● **Records from a data collection**:
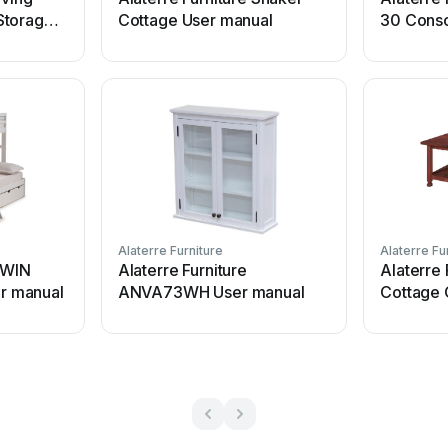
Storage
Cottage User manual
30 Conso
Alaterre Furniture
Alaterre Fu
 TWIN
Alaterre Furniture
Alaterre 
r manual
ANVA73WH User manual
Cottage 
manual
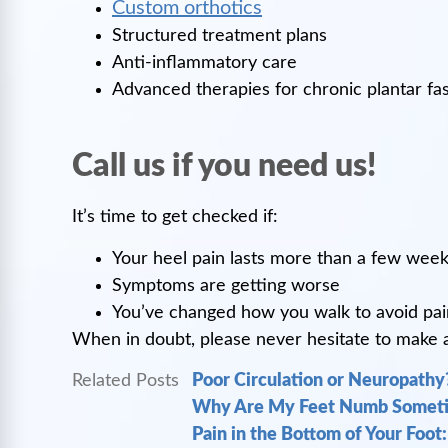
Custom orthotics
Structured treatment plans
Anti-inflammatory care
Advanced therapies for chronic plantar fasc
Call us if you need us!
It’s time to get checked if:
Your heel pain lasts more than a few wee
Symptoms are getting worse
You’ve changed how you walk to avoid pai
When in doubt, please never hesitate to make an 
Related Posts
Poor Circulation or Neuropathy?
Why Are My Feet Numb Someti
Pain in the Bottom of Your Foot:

---

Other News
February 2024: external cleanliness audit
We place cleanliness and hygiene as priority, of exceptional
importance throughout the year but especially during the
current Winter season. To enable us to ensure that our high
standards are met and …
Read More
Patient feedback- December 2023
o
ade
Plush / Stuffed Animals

● **Try it**: Give back precisely the lines above that start at the line containing "Advanced therapies for chronic plantar fasc" and end at the line containing "Why Are My Feet Numb Someti", inclusive. No other lines belong in the output.

● **Response for this exercise**:
Advanced therapies for chronic plantar fasc
Call us if you need us!
It’s time to get checked if:
Your heel pain lasts more than a few wee
Symptoms are getting worse
You’ve changed how you walk to avoid pai
When in doubt, please never hesitate to make an 
Related Posts
Poor Circulation or Neuropathy?
Why Are My Feet Numb Someti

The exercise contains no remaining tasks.